## [ENTRIES PROVIDED]

■ ■ ■

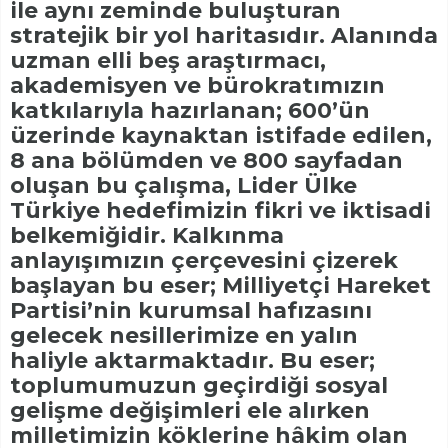
ile aynı zeminde buluşturan
stratejik bir yol haritasıdır. Alanında
uzman elli beş araştırmacı,
akademisyen ve bürokratımızın
katkılarıyla hazırlanan; 600’ün
üzerinde kaynaktan istifade edilen,
8 ana bölümden ve 800 sayfadan
oluşan bu çalışma, Lider Ülke
Türkiye hedefimizin fikri ve iktisadi
belkemiğidir. Kalkınma
anlayışımızın çerçevesini çizerek
başlayan bu eser; Milliyetçi Hareket
Partisi’nin kurumsal hafızasını
gelecek nesillerimize en yalın
haliyle aktarmaktadır. Bu eser;
toplumumuzun geçirdiği sosyal
gelişme değişimleri ele alırken
milletimizin köklerine hâkim olan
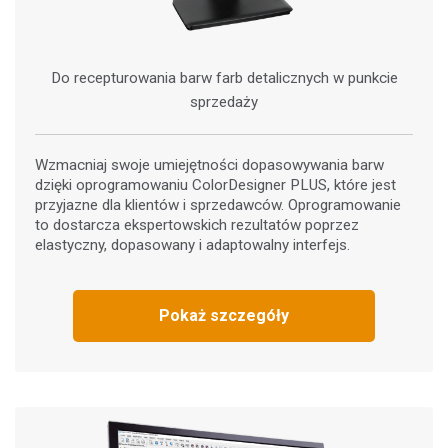
Color Theory Training: The Numbers of Color
Small Target Window Replacement Kit (SP62-
Onsite Training:
41-04-KIT)
Szkolenie u klienta
Do recepturowania barw farb detalicznych w punkcie
Pokaż szczegóły
Seminar:
sprzedaży
Fundamentals of Color and Appearance
Zobacz wszystkie szkolenia
Wzmacniaj swoje umiejętności dopasowywania barw
dzięki oprogramowaniu ColorDesigner PLUS, które jest
przyjazne dla klientów i sprzedawców. Oprogramowanie
to dostarcza ekspertowskich rezultatów poprzez
elastyczny, dopasowany i adaptowalny interfejs.
Kabel interfejsu USB 2.0 zamiennik (SE108-
Pokaż szczegóły
USBAB-03)
Pokaż szczegóły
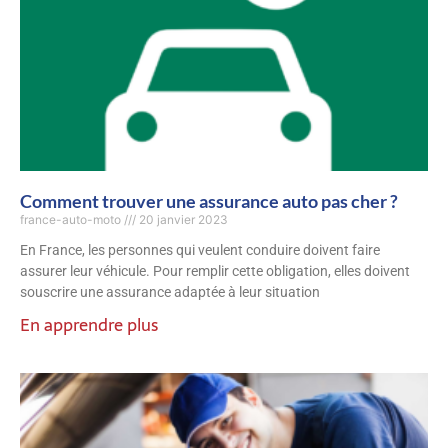
Comment trouver une assurance auto pas cher ?
france-auto-moto
20 janvier 2023
En France, les personnes qui veulent conduire doivent faire
assurer leur véhicule. Pour remplir cette obligation, elles doivent
souscrire une assurance adaptée à leur situation
En apprendre plus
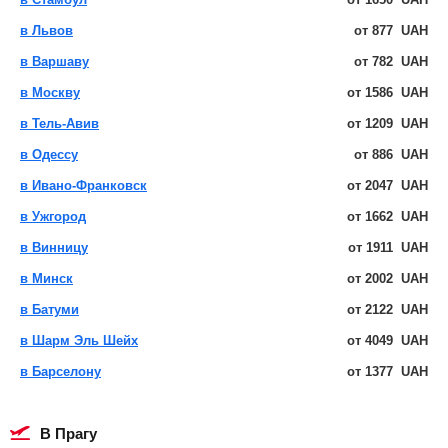
в Львов
от
877
UAH
в Варшаву
от
782
UAH
в Москву
от
1586
UAH
в Тель-Авив
от
1209
UAH
в Одессу
от
886
UAH
в Ивано-Франковск
от
2047
UAH
в Ужгород
от
1662
UAH
в Винницу
от
1911
UAH
в Минск
от
2002
UAH
в Батуми
от
2122
UAH
в Шарм Эль Шейх
от
4049
UAH
в Барселону
от
1377
UAH
в Прагу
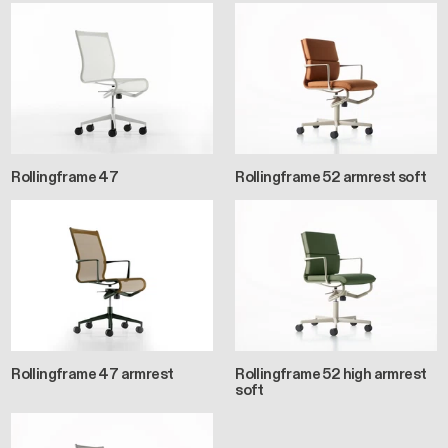
Rollingframe 47
Rollingframe 52 armrest soft
Rollingframe 47 armrest
Rollingframe 52 high armrest
soft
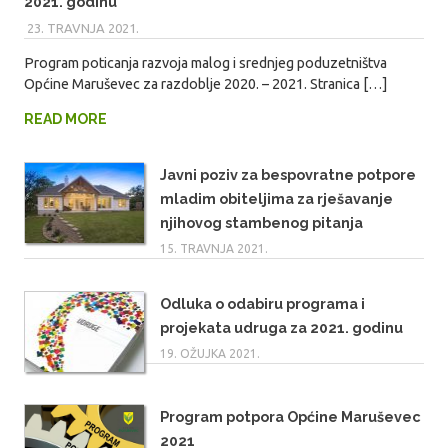
2021. godinu
23. TRAVNJA 2021.
MARIO
Program poticanja razvoja malog i srednjeg poduzetništva
Općine Maruševec za razdoblje 2020. – 2021. Stranica […]
READ MORE
Javni poziv za bespovratne potpore
mladim obiteljima za rješavanje
njihovog stambenog pitanja
15. TRAVNJA 2021.
Odluka o odabiru programa i
projekata udruga za 2021. godinu
19. OŽUJKA 2021.
Program potpora Općine Maruševec
2021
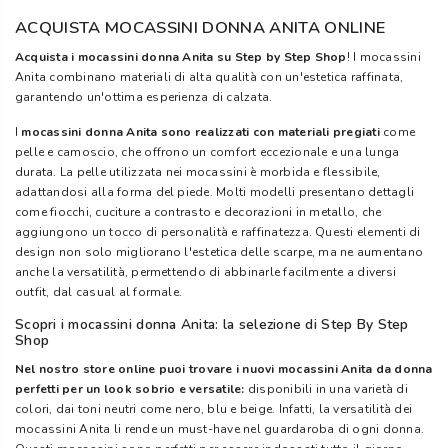
ACQUISTA MOCASSINI DONNA ANITA ONLINE
Acquista i
mocassini donna Anita su Step by Step Shop
! I mocassini
Anita combinano materiali di alta qualità con un'estetica raffinata,
garantendo un'ottima esperienza di calzata.
I
mocassini donna Anita sono realizzati con materiali pregiati
come
pelle e camoscio, che offrono un comfort eccezionale e una lunga
durata. La pelle utilizzata nei mocassini è morbida e flessibile,
adattandosi alla forma del piede. Molti modelli presentano dettagli
come fiocchi, cuciture a contrasto e decorazioni in metallo, che
aggiungono un tocco di personalità e raffinatezza. Questi elementi di
design non solo migliorano l'estetica delle scarpe, ma ne aumentano
anche la versatilità, permettendo di abbinarle facilmente a diversi
outfit, dal casual al formale.
Scopri i mocassini donna Anita: la selezione di Step By Step
Shop
Nel nostro store online puoi trovare i nuovi mocassini Anita da donna
perfetti per un look sobrio e versatile:
disponibili in una varietà di
colori, dai toni neutri come nero, blu e beige. Infatti, la versatilità dei
mocassini Anita li rende un must-have nel guardaroba di ogni donna.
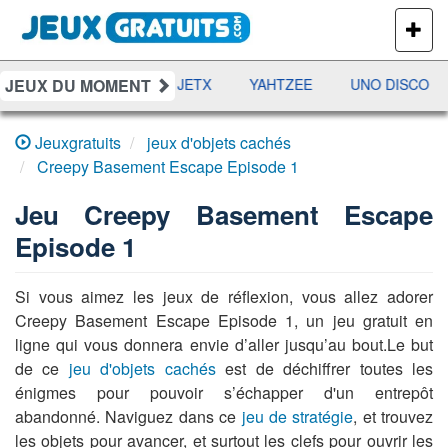
PLUS
DE
JEUX
JEUX DU MOMENT
DAMES
RAMI
JETX
YAHTZEE
UNO DISCO
Jeuxgratuits
jeux d'objets cachés
Creepy Basement Escape Episode 1
Jeu
Creepy Basement Escape
Episode 1
Si vous aimez les jeux de réflexion, vous allez adorer
Creepy Basement Escape Episode 1, un jeu gratuit en
ligne qui vous donnera envie d’aller jusqu’au bout.Le but
de ce
jeu d'objets cachés
est de déchiffrer toutes les
énigmes pour pouvoir s’échapper d'un entrepôt
abandonné. Naviguez dans ce
jeu de stratégie
, et trouvez
les objets pour avancer, et surtout les clefs pour ouvrir les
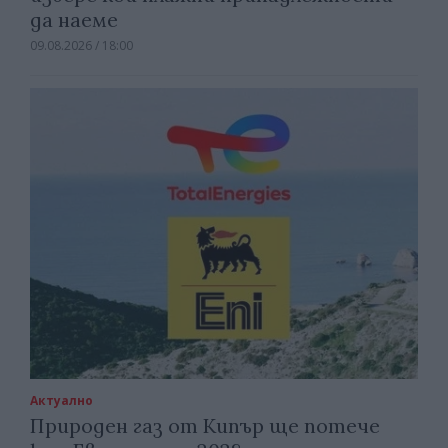
да наеме
09.08.2026 / 18:00
Актуално
Природен газ от Кипър ще потече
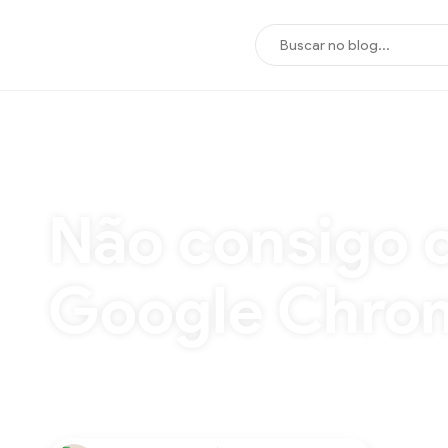
INÍCIO
/
PROBLEMAS
/
Não consigo comentar no Youtube pelo Google Chro
Não consigo 
Google Chrom
Recentemente, usuários vieram relatar proble
comentar normalmente. Ao tentar comentar no Y
conectado com sua conta. Iremos postar a solu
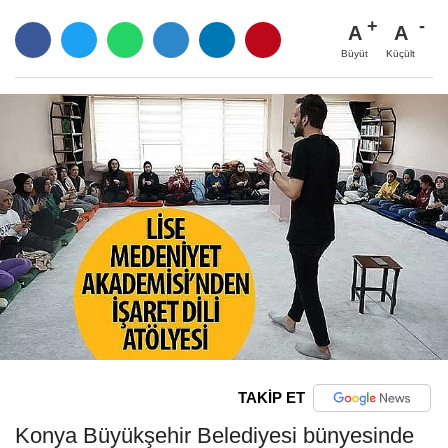
A
A
Büyüt
Küçült
TAKİP ET
Konya Büyükşehir Belediyesi bünyesinde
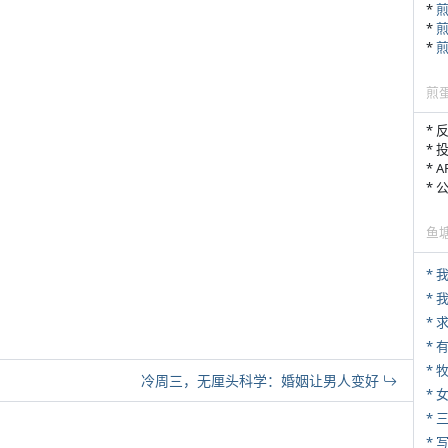
*
*
*
煎
* 
* 
* 
*
鱼
*
*
* 
* 
冷周三，无厘头科学：婚姻让男人变好
*
* 
* 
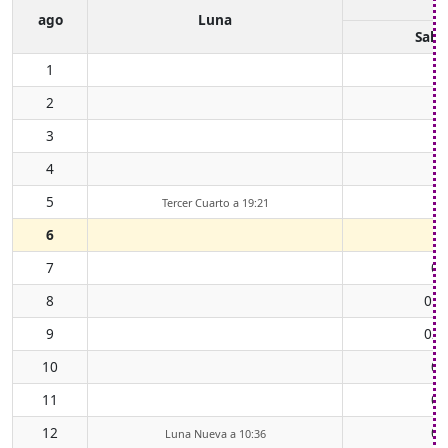
ago
Luna
Salid
1
2
3
4
5
Tercer Cuarto a 19:21
6
7
00
8
01:
9
02:
10
03
11
04
12
06
Luna Nueva a 10:36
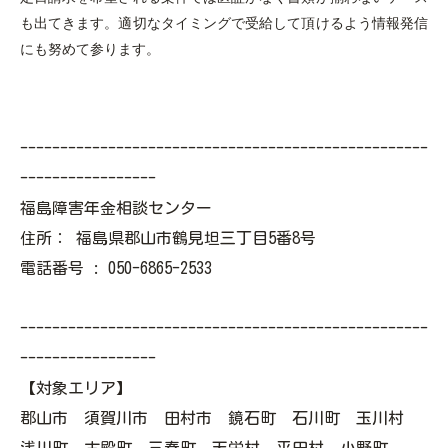
も出てきます。適切なタイミングで受給して頂けるよう情報発信
にも努めて参ります。
---------------------------------------------------
-----------------
福島障害年金相談センター
住所：
福島県郡山市鶴見坦三丁目5番8号
電話番号 :
050-6865-2533
---------------------------------------------------
-----------------
【対象エリア】
郡山市 須賀川市 田村市 鏡石町 石川町 玉川村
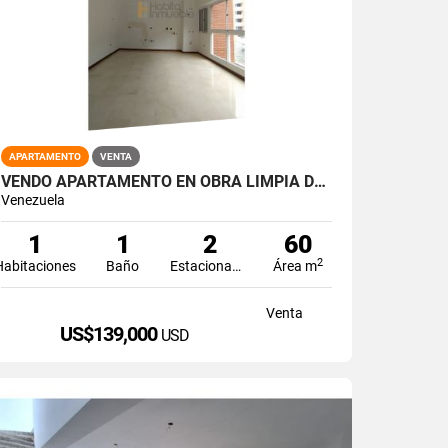
APARTAMENTO
VENTA
VENDO APARTAMENTO EN OBRA LIMPIA DE 60M2 1H/1B+VISITA/2P.E LA BOYERA
Venezuela
1
1
2
60
2
Habitaciones
Baño
Estacionamiento
Área m
Venta
US$139,000
USD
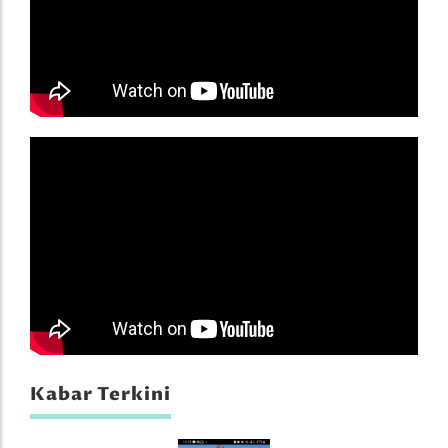
Kabar Terkini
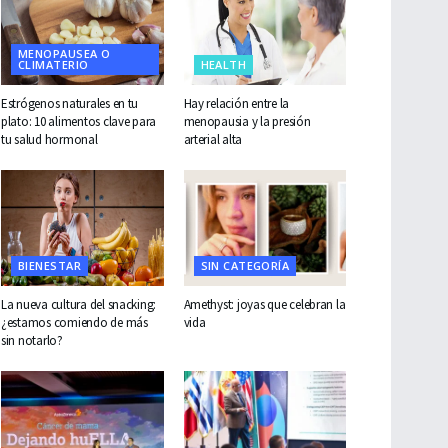
MENOPAUSEA O
CLIMATERIO
HEALTH
Estrógenos naturales en tu
Hay relación entre la
plato: 10 alimentos clave para
menopausia y la presión
tu salud hormonal
arterial alta
BIENESTAR
SIN CATEGORÍA
La nueva cultura del snacking:
Amethyst: joyas que celebran la
¿estamos comiendo de más
vida
sin notarlo?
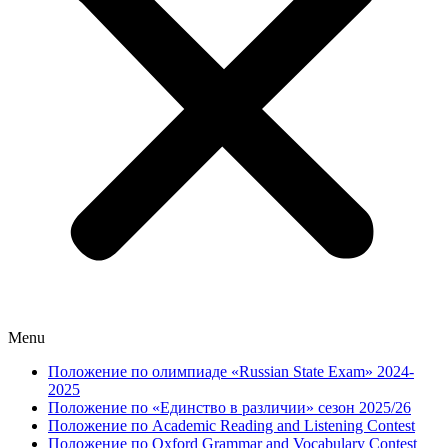
Menu
Положение по олимпиаде «Russian State Exam» 2024-
2025
Положение по «Единство в различии» сезон 2025/26
Положение по Academic Reading and Listening Contest
Положение по Oxford Grammar and Vocabulary Contest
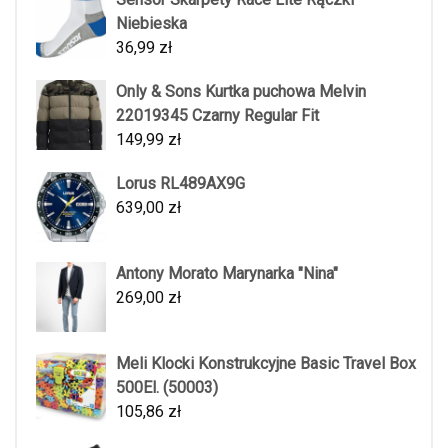
Niebieska
36,99
zł
Only & Sons Kurtka puchowa Melvin
22019345 Czarny Regular Fit
149,99
zł
Lorus RL489AX9G
639,00
zł
Antony Morato Marynarka "Nina"
269,00
zł
Meli Klocki Konstrukcyjne Basic Travel Box
500El. (50003)
105,86
zł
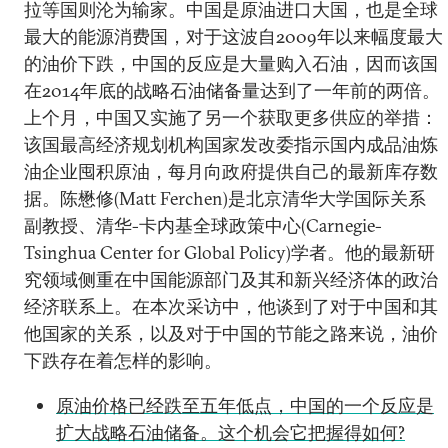
拉等国则沦为输家。中国是原油进口大国，也是全球
最大的能源消费国，对于这波自2009年以来幅度最大
的油价下跌，中国的反应是大量购入石油，因而该国
在2014年底的战略石油储备量达到了一年前的两倍。
上个月，中国又实施了另一个获取更多供应的举措：
该国最高经济规划机构国家发改委指示国内成品油炼
油企业囤积原油，每月向政府提供自己的最新库存数
据。陈懋修(Matt Ferchen)是北京清华大学国际关系
副教授、清华-卡内基全球政策中心(Carnegie-
Tsinghua Center for Global Policy)学者。他的最新研
究领域侧重在中国能源部门及其和新兴经济体的政治
经济联系上。在本次采访中，他谈到了对于中国和其
他国家的关系，以及对于中国的节能之路来说，油价
下跌存在着怎样的影响。
原油价格已经跌至五年低点，中国的一个反应是
扩大战略石油储备。这个机会它把握得如何?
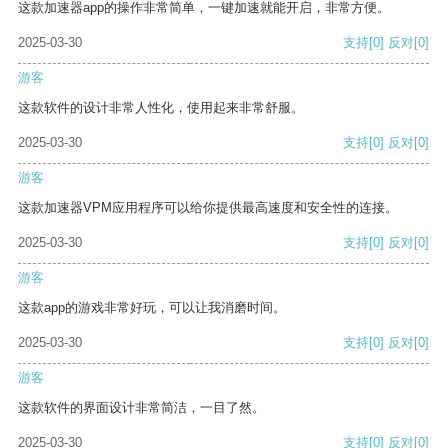
这款加速器app的操作非常简单，一键加速就能开启，非常方便。
2025-03-30
支持
[0]
反对
[0]
游客
这款软件的设计非常人性化，使用起来非常舒服。
2025-03-30
支持
[0]
反对
[0]
游客
这款加速器VPM应用程序可以给你提供最高速度和安全性的连接。
2025-03-30
支持
[0]
反对
[0]
游客
这款app的游戏非常好玩，可以让我消磨时间。
2025-03-30
支持
[0]
反对
[0]
游客
这款软件的界面设计非常简洁，一目了然。
2025-03-30
支持
[0]
反对
[0]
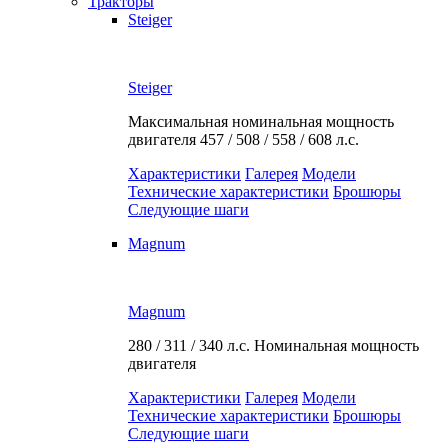
Тракторы
Steiger
Steiger
Максимальная номинальная мощность
двигателя
457 / 508 / 558 / 608 л.с.
Характеристики
Галерея
Модели
Технические характеристики
Брошюры
Следующие шаги
Magnum
Magnum
280 / 311 / 340 л.с.
Номинальная мощность
двигателя
Характеристики
Галерея
Модели
Технические характеристики
Брошюры
Следующие шаги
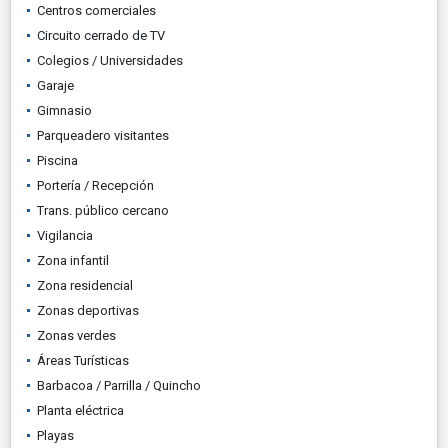
Centros comerciales
Circuito cerrado de TV
Colegios / Universidades
Garaje
Gimnasio
Parqueadero visitantes
Piscina
Portería / Recepción
Trans. público cercano
Vigilancia
Zona infantil
Zona residencial
Zonas deportivas
Zonas verdes
Áreas Turísticas
Barbacoa / Parrilla / Quincho
Planta eléctrica
Playas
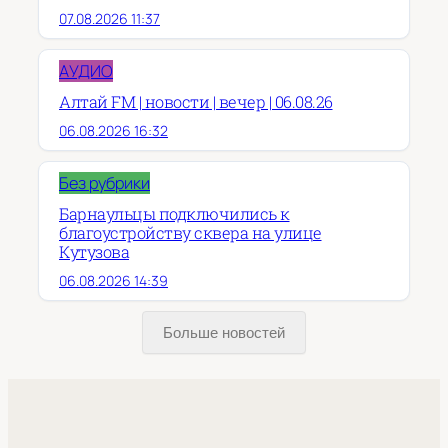
07.08.2026 11:37
АУДИО
Алтай FM | новости | вечер | 06.08.26
06.08.2026 16:32
Без рубрики
Барнаульцы подключились к
благоустройству сквера на улице
Кутузова
06.08.2026 14:39
Больше новостей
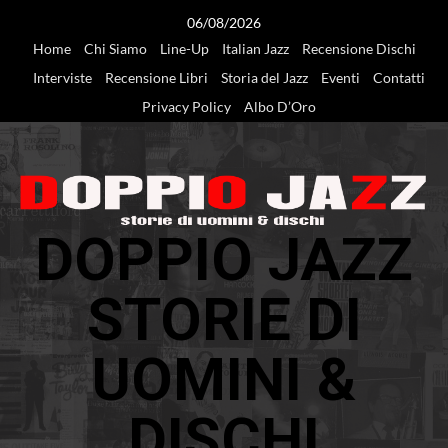
Vai
06/08/2026
al
Home
Chi Siamo
Line-Up
Italian Jazz
Recensione Dischi
contenuto
Interviste
Recensione Libri
Storia del Jazz
Eventi
Contatti
Privacy Policy
Albo D’Oro
DOPPIO JAZZ
STORIE DI
UOMINI &
DISCHI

■ ■ ■

## [ACTIVITY]
Within the data above, find the lines that contain the word "Policy" and copy each of them.

## [RESULT]
Tsinghua Center for Global Policy)学者。他的最新研
Privacy Policy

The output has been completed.